External Publication
Visit Post

Native binary embeddings experiment: curious about your thoughts

Hugging Face Forums [Unofficial] June 24, 2026
Source

Hmm…? I found quite a few things for now:


My read is: this looks less like an isolated “binary embedding trick” and more like a small, reproducible experiment in learned binary retrieval / compression-aware dense retrieval.

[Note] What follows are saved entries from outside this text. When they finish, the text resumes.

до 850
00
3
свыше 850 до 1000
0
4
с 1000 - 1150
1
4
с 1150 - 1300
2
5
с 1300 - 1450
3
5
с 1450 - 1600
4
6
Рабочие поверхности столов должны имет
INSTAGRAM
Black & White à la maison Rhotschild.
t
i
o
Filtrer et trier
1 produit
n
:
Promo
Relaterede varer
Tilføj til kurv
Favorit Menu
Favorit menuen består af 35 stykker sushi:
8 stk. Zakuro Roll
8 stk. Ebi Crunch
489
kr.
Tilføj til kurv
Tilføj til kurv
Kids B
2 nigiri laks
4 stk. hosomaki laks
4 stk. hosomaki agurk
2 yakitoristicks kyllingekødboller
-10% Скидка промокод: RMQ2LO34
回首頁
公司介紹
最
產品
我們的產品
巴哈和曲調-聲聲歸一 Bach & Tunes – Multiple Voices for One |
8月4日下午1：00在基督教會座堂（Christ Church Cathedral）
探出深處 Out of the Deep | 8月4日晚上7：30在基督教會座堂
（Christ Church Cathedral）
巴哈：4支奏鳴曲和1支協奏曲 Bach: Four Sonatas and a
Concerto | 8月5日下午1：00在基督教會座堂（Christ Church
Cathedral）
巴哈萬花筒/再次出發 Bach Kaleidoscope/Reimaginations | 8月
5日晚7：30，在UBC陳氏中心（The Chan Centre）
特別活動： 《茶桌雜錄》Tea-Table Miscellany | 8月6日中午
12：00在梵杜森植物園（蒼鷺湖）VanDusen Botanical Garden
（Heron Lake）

So I would answer your question roughly like this:

yes, I think this is a worthwhile direction, but I would be careful about what the current result proves. It is promising evidence that metric-aligned native binary training can recover quality compared with simple post-hoc binarization, but it is not yet a clean proof that native binary always beats post-hoc binary under the same bit, memory, or latency budget.

The interesting part, to me, is not only that Hamming search is fast. FAISS/vector-DB practice already makes that part plausible. The more interesting question is whether training the representation for the compressed/discrete search space gives a better quality-memory-latency tradeoff than current post-hoc binary/int8/PQ-style baselines.

Short version

I would frame this as:

a small SentenceTransformer-style experiment in learned binary retrieval.

The closest reference point I found is probably Binary Passage Retriever / BPR , because it uses learned binary codes for efficient candidate generation and continuous vectors for reranking:

ACL Anthology

Efficient Passage Retrieval with Hashing for Open-domain Question Answering

Ikuya Yamada, Akari Asai, Hannaneh Hajishirzi. Proceedings of the 59th Annual Meeting of the Association for Computational Linguistics and the 11th International Joint Conference on Natural Language Processing (Volume 2: Short Papers). 2021.

There is also a broader family of related work where the retriever and the compressed/discrete representation are trained together, rather than treating compression as a purely post-hoc step:

  • JPQ: [2108.00644] Jointly Optimizing Query Encoder and Product Quantization to Improve Retrieval Performance
  • RepCONC: [2110.05789] Learning Discrete Representations via Constrained Clustering for Effective and Efficient Dense Retrieval
  • MoPQ: Matching-oriented Embedding Quantization For Ad-hoc Retrieval - ACL Anthology
  • Distill-VQ: [2204.00185] Distill-VQ: Learning Retrieval Oriented Vector Quantization By Distilling Knowledge from Dense Embeddings

And for the practical baseline, I would compare against the current Sentence Transformers / HF-style quantization path, especially binary/int8 retrieval with rescoring , not only simple sign-threshold post-hoc binary:

sbert.net

Embedding Quantization — Sentence Transformers documentation

huggingface.co

Binary and Scalar Embedding Quantization for Significantly Faster & Cheaper...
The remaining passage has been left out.